How to complete this task>
Locate each line in the records containing "wanted". Copy it.
==== Records to process ====
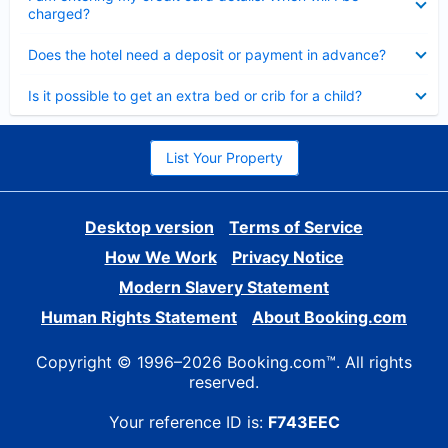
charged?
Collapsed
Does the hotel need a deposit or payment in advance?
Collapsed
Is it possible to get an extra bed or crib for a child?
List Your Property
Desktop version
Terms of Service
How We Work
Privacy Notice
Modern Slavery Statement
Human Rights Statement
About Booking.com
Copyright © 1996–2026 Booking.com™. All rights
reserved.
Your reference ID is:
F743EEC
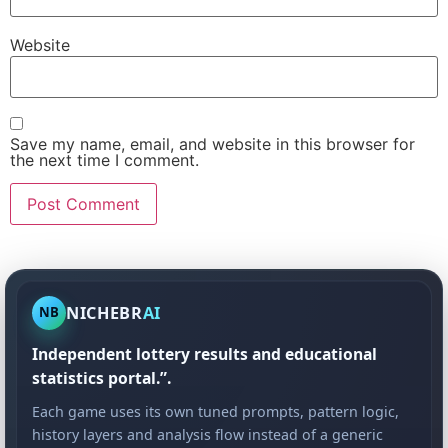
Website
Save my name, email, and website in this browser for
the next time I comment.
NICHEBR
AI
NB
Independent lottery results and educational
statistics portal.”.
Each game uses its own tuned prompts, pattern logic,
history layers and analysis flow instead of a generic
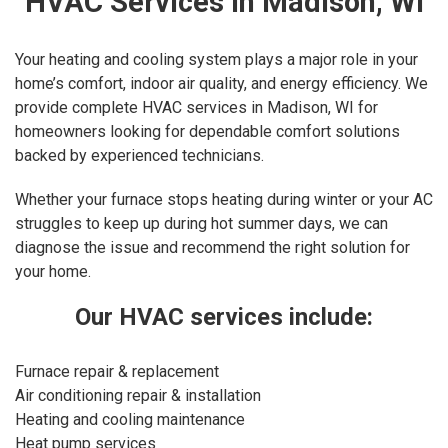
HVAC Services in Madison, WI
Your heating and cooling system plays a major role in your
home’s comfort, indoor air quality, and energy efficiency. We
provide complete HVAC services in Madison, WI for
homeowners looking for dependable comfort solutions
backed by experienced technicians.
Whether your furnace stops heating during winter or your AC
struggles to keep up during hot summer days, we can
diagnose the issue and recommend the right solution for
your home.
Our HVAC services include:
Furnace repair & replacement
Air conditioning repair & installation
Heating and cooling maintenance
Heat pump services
====
==== Records to process ====
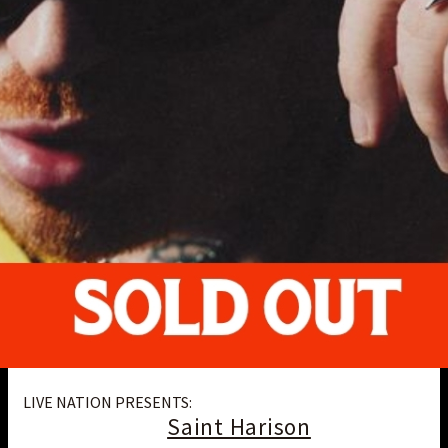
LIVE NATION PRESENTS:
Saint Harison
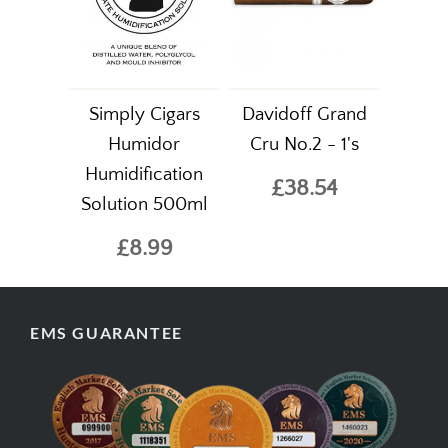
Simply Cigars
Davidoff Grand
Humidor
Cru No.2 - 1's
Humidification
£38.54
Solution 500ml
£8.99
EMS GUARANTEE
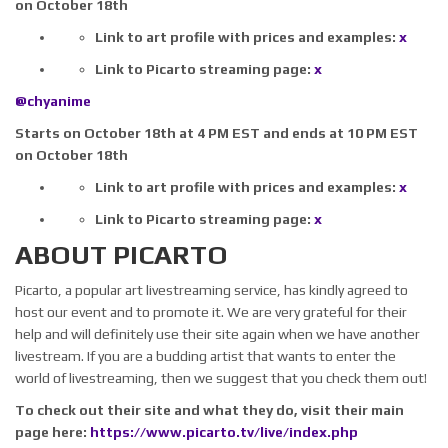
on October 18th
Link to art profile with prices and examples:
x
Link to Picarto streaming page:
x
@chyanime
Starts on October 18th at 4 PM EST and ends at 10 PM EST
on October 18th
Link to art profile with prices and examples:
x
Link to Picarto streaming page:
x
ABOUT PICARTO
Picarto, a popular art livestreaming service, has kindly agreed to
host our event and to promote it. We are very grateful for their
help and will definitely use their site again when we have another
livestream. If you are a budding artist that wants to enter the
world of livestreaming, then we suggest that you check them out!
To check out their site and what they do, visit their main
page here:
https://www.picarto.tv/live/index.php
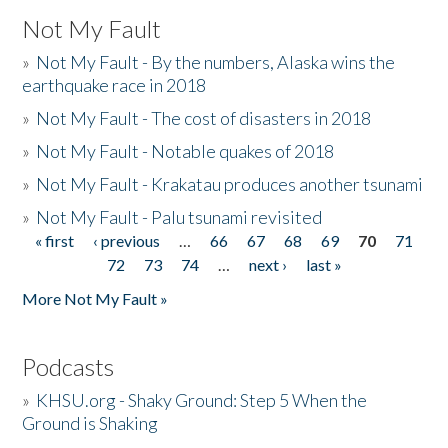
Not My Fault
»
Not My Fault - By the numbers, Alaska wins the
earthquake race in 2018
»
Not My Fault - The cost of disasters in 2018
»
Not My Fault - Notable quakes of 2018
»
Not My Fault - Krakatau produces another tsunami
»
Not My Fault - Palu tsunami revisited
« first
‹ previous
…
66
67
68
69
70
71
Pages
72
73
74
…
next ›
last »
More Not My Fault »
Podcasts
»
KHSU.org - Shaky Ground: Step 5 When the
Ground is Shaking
====
==== Records to process ====
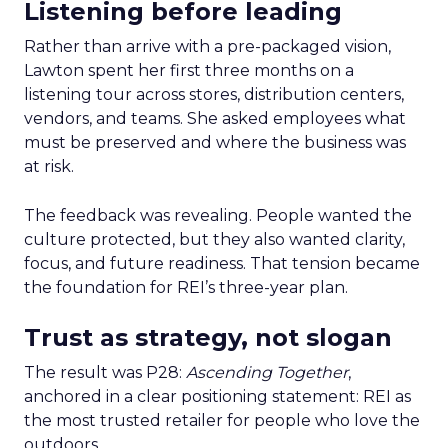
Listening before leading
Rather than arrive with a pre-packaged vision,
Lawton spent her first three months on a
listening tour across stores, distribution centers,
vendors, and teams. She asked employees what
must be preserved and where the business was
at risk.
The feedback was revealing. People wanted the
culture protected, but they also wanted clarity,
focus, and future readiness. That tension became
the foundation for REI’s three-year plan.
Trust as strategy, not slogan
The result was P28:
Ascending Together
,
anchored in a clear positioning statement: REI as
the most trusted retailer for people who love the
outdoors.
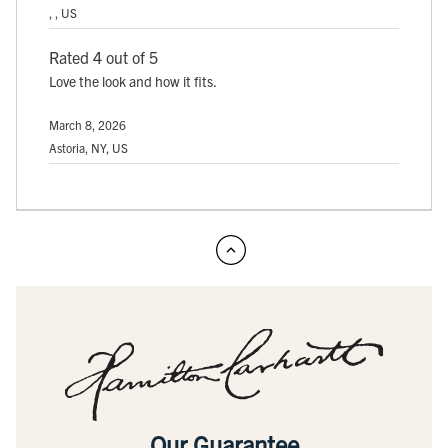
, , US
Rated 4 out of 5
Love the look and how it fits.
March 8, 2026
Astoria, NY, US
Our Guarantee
====
Written reply>
The feedback was revealing. People wanted the
culture protected, but they also wanted clarity,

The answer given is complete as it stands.